Hesam Sadek, new visiting researcher at the Centro Nacional de Investigaciones Cardiovasculares (National Centre for Cardiovascular Research, CNIC)
Dr. Sadek is a physician and professor of cardiology, molecular biology and biophysics at the University of Texas (UT) Southwestern Medical Center, where he is the J. Fred Schoellkopf, Jr. Chair in Cardiology. Dr. Sadek’s research focus focuses on heart regeneration, identifying methods to activate endogenous heart regeneration mechanisms in humans. Dr. Sadek's laboratory was the first to identify mechanisms of cardiomyocyte cell cycle regulation, and discover new methods to reawaken endogenous regenerative pathways in the adult mammalian.
He has received numerous awards, including the Gilead Sciences Research Scholars Program Cardiovascular Disease, the Douglas P. Zipes Distinguished Young Scientist Award, the American Heart Association Established Investigator Award and he was elected a member of the American Society for Clinical Investigation.
Dr. Sadek is an Associate Editor of the journal Circulation, the world's leading journal of cardiovascular diseases. Dr. Sadek's work has been published in the highest impact factor journals, such as Nature, Science, Cell and PNAS, among others. The Sadek Laboratory is funded by grants from the National Institute of Health, the American Heart Association and the Leducq Foundation Transatlantic Networks of Excellence Program.
Vanessa Hill and Santi Cassisi, new visiting researchers at the Instituto de Astrofísica de Canarias
Dr. Santi Cassisi is a world-renowned expert in stellar evolution and the main creator and maintainer of the widely used BaSTI (a Bag of Stellar Tracks and Isochrones) stellar model and isochrone library.
In 1993, Cassisi began his career at the Observatorio Astronómico de Meudon-París with a scholarship from the French Government's Ministry of Scientific Research. Subsequently, between 1995 and 1997, he completed his doctoral thesis in Physics at the University of L'Aquila.
Since 1998, Dr. Cassisi has been a staff researcher at the INAF - Collurania Astronomical Observatory, also known as the Teramo Observatory, located in the Abruzzo region of central Italy. His main fields of research are theoretical stellar evolution and its application to the study of galactic and extragalactic stellar populations. In this field, he has published some 450 scientific articles, of which about 290 are reference publications and two monographs for students and researchers.

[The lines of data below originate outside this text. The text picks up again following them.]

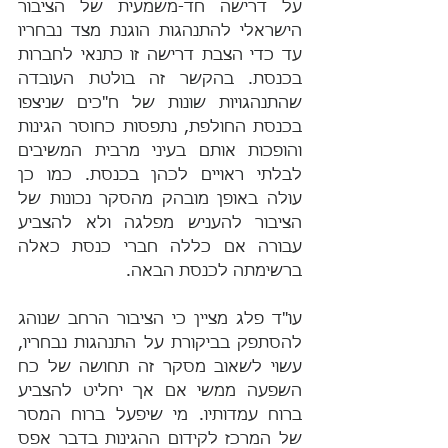
על דרישה חד-משמעית של הציבור 
הישראלי להתנהגות הוגנת מצד נבחריו 
עד כדי הצבת דרישה זו כתנאי לחברות 
בכנסת. בהקשר זה בולטת העובדה 
שהתנהגויות שונות של ח"כים שניצפו 
בכנסת החולפת, נתפסות כחוסר הגינות 
והופכות אותם בעיני מרבית המשיבים 
לבלתי ראויים לכהן בכנסת. כמו כן 
עולה באופן מובהק מהסקר נכונות של 
הציבור להעניש מפלגה ולא להצביע 
עבורה אם כללה חברי כנסת כאלה 
ברשימתה לכנסת הבאה.
עו"ד פלג מציין כי הציבור הרחב שנוהג 
להסתפק בביקורת על התנהגות נבחריו, 
עשוי לשאוב מסקר זה תחושה של כח 
השפעה ממשי אם אך יחליט להצביע 
ברוח עמדותיו. מי שיפעל ברוח המסר 
של המרכז לקידום ההגינות בדבר אפס 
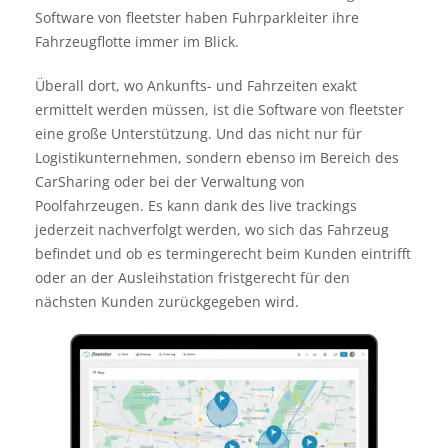
Software von fleetster haben Fuhrparkleiter ihre
Fahrzeugflotte immer im Blick.
Überall dort, wo Ankunfts- und Fahrzeiten exakt
ermittelt werden müssen, ist die Software von fleetster
eine große Unterstützung. Und das nicht nur für
Logistikunternehmen, sondern ebenso im Bereich des
CarSharing oder bei der Verwaltung von
Poolfahrzeugen. Es kann dank des live trackings
jederzeit nachverfolgt werden, wo sich das Fahrzeug
befindet und ob es termingerecht beim Kunden eintrifft
oder an der Ausleihstation fristgerecht für den
nächsten Kunden zurückgegeben wird.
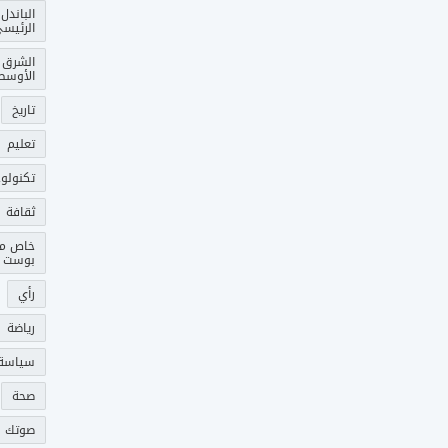
الباندل
الرئيس
الشرق
الأوسط
تاريخ
تعليم
تكنولوج
ثقافة
خاص م
بوست
رأي
رياضة
سياسة
صحة
صوتك 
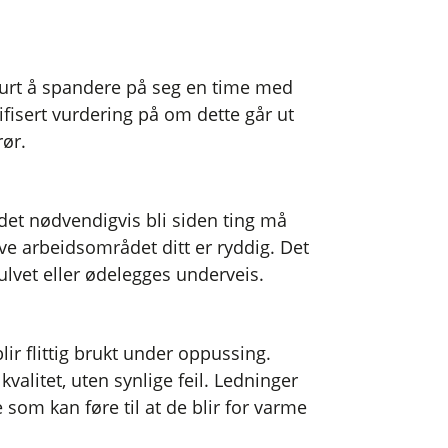
e lurt å spandere på seg en time med
ifisert vurdering på om dette går ut
rør.
det nødvendigvis bli siden ting må
ve arbeidsområdet ditt er ryddig. Det
gulvet eller ødelegges underveis.
lir flittig brukt under oppussing.
valitet, uten synlige feil. Ledninger
e som kan føre til at de blir for varme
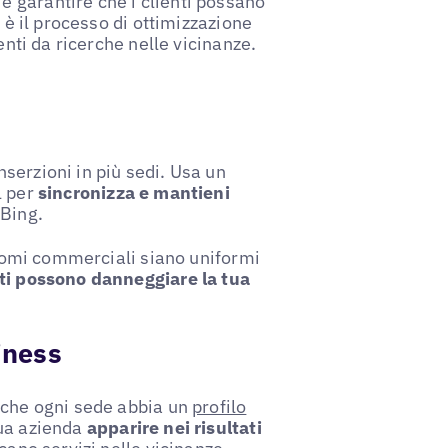
 garantire che i clienti possano
 è il processo di ottimizzazione
enti da ricerche nelle vicinanze.
serzioni in più sedi. Usa un
l per
sincronizza e mantieni
Bing.
e nomi commerciali siano uniformi
ti possono danneggiare la tua
iness
 che ogni sede abbia un
profilo
tua azienda
apparire nei risultati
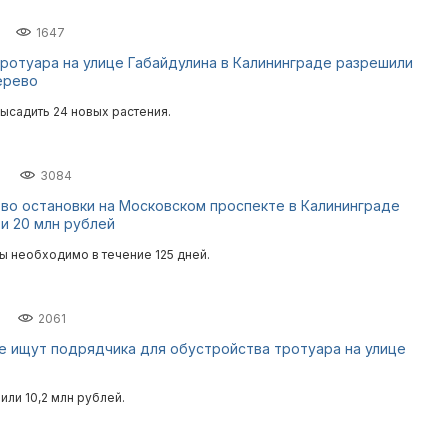
1647
ротуара на улице Габайдулина в Калининграде разрешили
ерево
ысадить 24 новых растения.
3084
во остановки на Московском проспекте в Калининграде
и 20 млн рублей
ы необходимо в течение 125 дней.
2061
е ищут подрядчика для обустройства тротуара на улице
или 10,2 млн рублей.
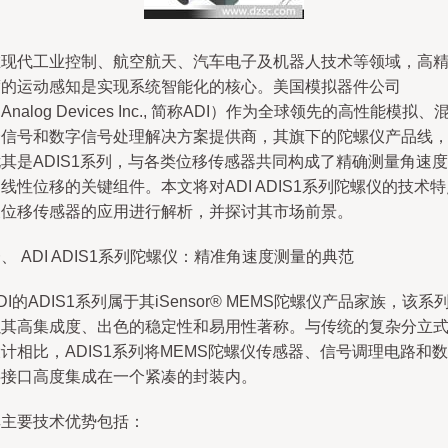
在现代工业控制、航空航天、汽车电子及机器人技术等领域，高
度的运动感知是实现系统智能化的核心。美国模拟器件公司
Analog Devices Inc., 简称ADI）作为全球领先的高性能模拟、
合信号和数字信号处理解决方案提供商，其旗下的陀螺仪产品线
其是ADIS1系列，与各类位移传感器共同构成了精确测量角速度
线性位移的关键组件。本文将对ADI ADIS1系列陀螺仪的技术特
及位移传感器的应用进行解析，并探讨其市场前景。
、 ADI ADIS1系列陀螺仪：精准角速度测量的典范
DI的ADIS1系列属于其iSensor® MEMS陀螺仪产品家族，该系
以其高集成度、出色的稳定性和易用性著称。与传统的复杂分立
计相比，ADIS1系列将MEMS陀螺仪传感器、信号调理电路和数
字接口高度集成在一个紧凑的封装内。
其主要技术优势包括：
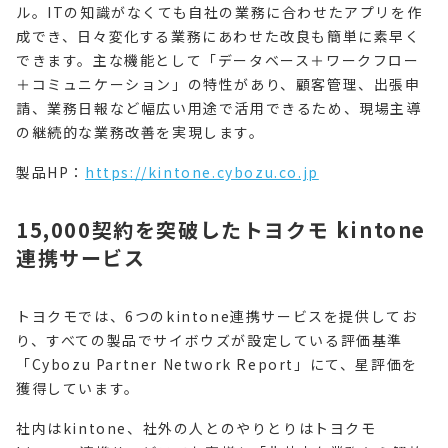
ル。ITの知識がなくても自社の業務に合わせたアプリを作
成でき、日々変化する業務にあわせた改良も簡単に素早く
できます。主な機能として「データベース＋ワークフロー
＋コミュニケーション」の特性があり、顧客管理、出張申
請、業務日報など幅広い用途で活用できるため、現場主導
の継続的な業務改善を実現します。
製品HP：
https://kintone.cybozu.co.jp
15,000契約を突破したトヨクモ kintone
連携サービス
トヨクモでは、6つのkintone連携サービスを提供してお
り、すべての製品でサイボウズが設定している評価基準
「Cybozu Partner Network Report」にて、星評価を
獲得しています。
社内はkintone、社外の人とのやりとりはトヨクモ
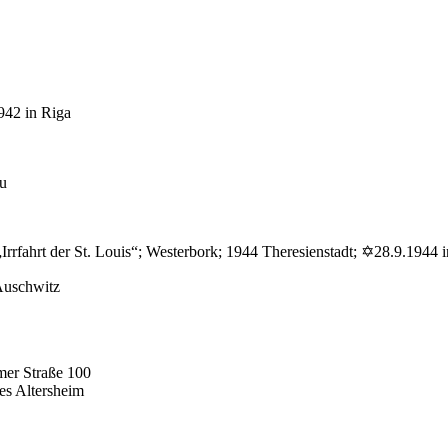
942 in Riga
au
rrfahrt der St. Louis“; Westerbork; 1944 Theresienstadt; ✡28.9.1944 
Auschwitz
mer Straße 100
es Altersheim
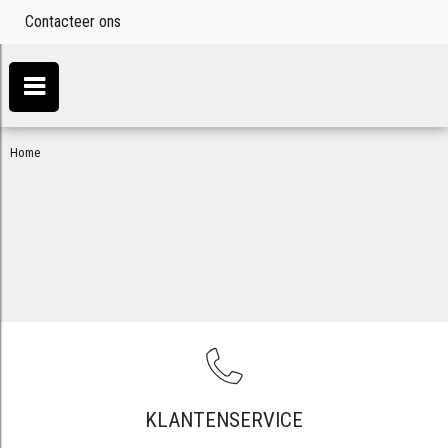
Contacteer ons
Home
KLANTENSERVICE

Dr Vanessa Hill is Research Director at the CNRS, Laboratoire Lagrange, Observatoire de la Côte d'Azur, Nice, France.
Her main field of research is galactic archaeology, focused on the search for signs of the formation and evolution of our galaxy in the kinematics and chemistry of its star constituents; the search for extremely metal-poor stars (EMPS) in our galaxy and its satellites; and the chemical composition of EMPS to probe the nature of the first stars.
Dr. Hill is also interested in studying the evolution of small scale galaxies, such as dwarf galaxies and Magellanic Clouds, as well as the study of chemical abundances on the surface of stars to restrict stellar nucleosynthesis. Throughout her scientific career she has written 191 publications in peer-reviewed articles, cited about 15700 times, and has presented 19 guest reviews at international conferences.